今のほうが気軽でいい、という方もたくさんいらっしゃるでしょう。それはそれで確かに良い側面です。
なんでもそうですが、“程度”の問題なのです。
「簡単で面倒くさくなく、シンプルなもののほうがいい」
それもそうなのでしょう。でも、なんでもかんでもそんなことばかりでは、「それがいい」と言っている人こそ困る事態にいつかはなってしまいます。

シンプルなものは、元は複雑なものを「シンプルにした」ということです。
それはそれで誰かの試行錯誤のもと、そうなっているということを忘れてはいけません。安易なものほど裏側はぐちゃぐちゃとして、ひっくり返るのも容易かったりするのです。
そしてその影響の良し悪しは、時間が経ってからようやく分かります。それが本当に正しかったか、間違っていたのかは。
そのときに「あれは実はまずかったのだ」と後悔しても、もう遅いのです。

面倒くさい。分かります。
すぐに目に見えた結末が分からないことは、まどろっこしくて嫌だ。

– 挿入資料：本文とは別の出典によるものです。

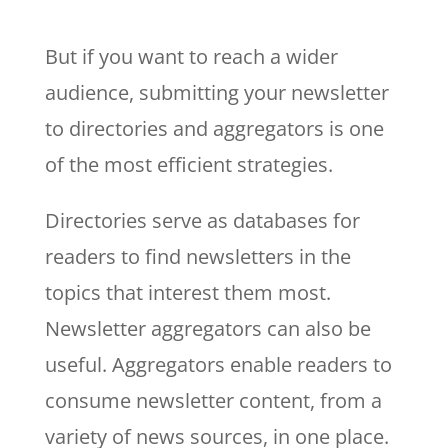
But if you want to reach a wider
audience, submitting your newsletter
to directories and aggregators is one
of the most efficient strategies.
Directories serve as databases for
readers to find newsletters in the
topics that interest them most.
Newsletter aggregators can also be
useful. Aggregators enable readers to
consume newsletter content, from a
variety of news sources, in one place.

そのとおりです。

ただわたしは、面倒くさいことも分からないことも、それに“手間取っている”時間を楽しめるとより人生が豊かになっていくように思います。
面倒くさいことも複雑なことも、避けてもいずれは巡ってくるだけ。
そのうちやって来てしまうことなら、そのときに苦しまなくていいように、誰かを助け、助けてもらえるように、心の備えをしておく。

日本語は抽象的で分かりにくいぶん、人の心を柔軟にしてくれます。
日本語は人々の想像力、思考力を育ててくれる。
本を読めば、文章を読めば、それを書いた人の心が分かる。物語の登場人物の気持ちが分かる。分からなくても、必ずどこかに答えが載っている。
自分とはまったく違う存在の気持ち。考え。心。
これらを知ることは大切です。
普段の生活からは見えない。けれど、なんらかの文章を読めばそれが見えます。

わたしは、麦子は、時々そんなことを考えながら、炭治郎くんや義勇さんや煉獄さんを書いています。
うちのこの方たちはとても悩ましくしていることが多いけど、その葛藤から読んでくださる皆さまに、共感や共鳴を覚えてほしい。
ご存知のとおり、わたしは全然大層な人間ではないです。
でも本を読むこと、文章を象ること。人の心を垣間見る環境にいることのできている立場のひとりとして、そういうことを少しでもお届け出来たらな、とこっそり願いながら二次創作も書いています。

わたしの書くものを読むことは、面倒くさいと思います。
あまりヱロくもないですし、目をとおして「なんだ濡れ場ないのかよ」と、肩透かしを喰らった方もいるでしょう。
それでも本当にごくわずかの方が、「麦子の書く話が好きだ」と言ってくださいます。
そういう方は、わたしが常日頃考えていることを多少なりと身に感じられているのではないかな、と、わたしをほっとさせてくれるのです。

もしかしてそのうち、誰にも読まれなくなるかもしれません。二次創作なんて尚更です。
でもわたしは、ネタが尽きるまで大好きな炭治郎くんのお話を書いていきます。
その中でほんの少しでも感銘を受けてくださる方がいたとしたら、奇跡のように嬉しいです。